Oliver Carter, her brother, is battling addiction and haunted by their shared past, his storyline is both redemptive and tragic.
Sam Penny, Oliver’s AA sponsor and Georgia’s complicated love interest, is not your typical romantic lead. He is soft, present, and understanding Aussie. A man who listens, rather than saves. His presence is as healing as it is disruptive. The rest of the Carter family especially the mother, Margaret, and siblings Maryanne and Tennyson are shades of resentment, denial, and slow-burning revelations.
Plot & Pacing
The story unfolds like a Southern summer—slow at first, then sticky with secrets. The pacing is measured, intentionally so. This is not a plot-heavy thriller, but a character study one that unearths buried truths at the precise moment the reader is ready for them. The catalyst for much of the tension is Will Carter’s will, which bequeaths a lake house to a mysterious man named Alexis Beauchêne, a figure no one in the family has ever heard of. What follows is a slow-burning unraveling of Will’s hidden identity, Georgia’s past shame, and the real conditions—emotional, spiritual, personal—that define family.
Themes & Emotion
At its core, The Conditions of Will is about the legacy of silence.
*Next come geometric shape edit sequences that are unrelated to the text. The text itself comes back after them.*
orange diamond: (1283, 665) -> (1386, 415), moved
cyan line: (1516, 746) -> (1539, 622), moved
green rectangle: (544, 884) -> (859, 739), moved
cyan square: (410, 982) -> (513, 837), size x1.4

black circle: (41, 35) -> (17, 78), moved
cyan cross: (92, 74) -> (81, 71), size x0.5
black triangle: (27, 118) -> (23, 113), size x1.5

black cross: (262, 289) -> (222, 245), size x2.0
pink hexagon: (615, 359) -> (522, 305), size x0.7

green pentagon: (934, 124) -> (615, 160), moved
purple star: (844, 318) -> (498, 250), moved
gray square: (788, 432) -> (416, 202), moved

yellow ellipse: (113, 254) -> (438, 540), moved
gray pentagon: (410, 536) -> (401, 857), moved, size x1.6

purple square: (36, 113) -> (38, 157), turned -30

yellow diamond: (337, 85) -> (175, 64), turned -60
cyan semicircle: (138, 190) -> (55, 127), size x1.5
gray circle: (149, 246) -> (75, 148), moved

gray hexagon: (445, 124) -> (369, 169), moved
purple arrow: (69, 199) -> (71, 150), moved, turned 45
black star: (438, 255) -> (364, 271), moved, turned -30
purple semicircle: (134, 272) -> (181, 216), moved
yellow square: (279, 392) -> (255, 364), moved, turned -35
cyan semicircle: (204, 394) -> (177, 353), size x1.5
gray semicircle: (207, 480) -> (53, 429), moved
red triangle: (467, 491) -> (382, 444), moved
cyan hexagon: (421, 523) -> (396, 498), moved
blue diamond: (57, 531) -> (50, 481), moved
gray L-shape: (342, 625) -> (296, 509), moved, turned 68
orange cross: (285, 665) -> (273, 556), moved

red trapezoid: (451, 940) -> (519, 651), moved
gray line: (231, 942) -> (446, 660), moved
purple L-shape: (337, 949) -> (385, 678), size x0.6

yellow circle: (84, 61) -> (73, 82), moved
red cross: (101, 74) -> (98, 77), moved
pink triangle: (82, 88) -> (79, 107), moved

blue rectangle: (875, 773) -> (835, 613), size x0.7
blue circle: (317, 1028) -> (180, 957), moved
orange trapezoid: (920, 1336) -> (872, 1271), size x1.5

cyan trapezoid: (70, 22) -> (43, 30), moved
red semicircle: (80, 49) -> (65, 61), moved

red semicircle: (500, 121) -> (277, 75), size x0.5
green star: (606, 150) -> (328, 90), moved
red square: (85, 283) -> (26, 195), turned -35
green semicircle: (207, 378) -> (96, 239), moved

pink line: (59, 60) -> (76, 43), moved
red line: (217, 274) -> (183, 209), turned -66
What we do not say to the people we love, and the truths we withhold to survive our own stories. Hastings beautifully explores:
· Grief and estrangement
· The illusion of the “ideal” Southern family
· Addiction and recovery
· Queerness and generational shame
· Feminine rage and forgiveness
Hastings does not shy away from tough questions: What do we owe to family? Can love and harm exist in the same space? What happens when someone you loved turns out to have lived a life you never truly knew?
Who This Book Is For:
Those who love….
· Multi-layered family drama
· Emotionally intelligent romance
· LGBTQ+ representation handled with care
· Stories about women coming back home to reclaim their power
· Southern Gothic settings without the ghosts, but all the haunting
This book is for you.
My Final Thoughts:
The Conditions of Will is not a book you race through. It is one you linger in. I found myself stopping the audio several times to reflect and even to highlight or annotate in the book. It is a literary meditation on the quiet violence of secrets and the soft redemption of being seen. Hastings proves herself not just as a romance writer, but as a true literary voice. This story can be seen and reflected in many families. Parents DO have favorites whether they admit it or not. Worse is when parents actually voice or favor that child(ren) over the other. What that does to the child impacts either positively or negatively for a lifetime. To grow up in a world when not even your parents will help or love you or even ask how you are doing in the world. The story made me sad as an inner child and as a parent. Read with caution but READ the book. It’s worth it.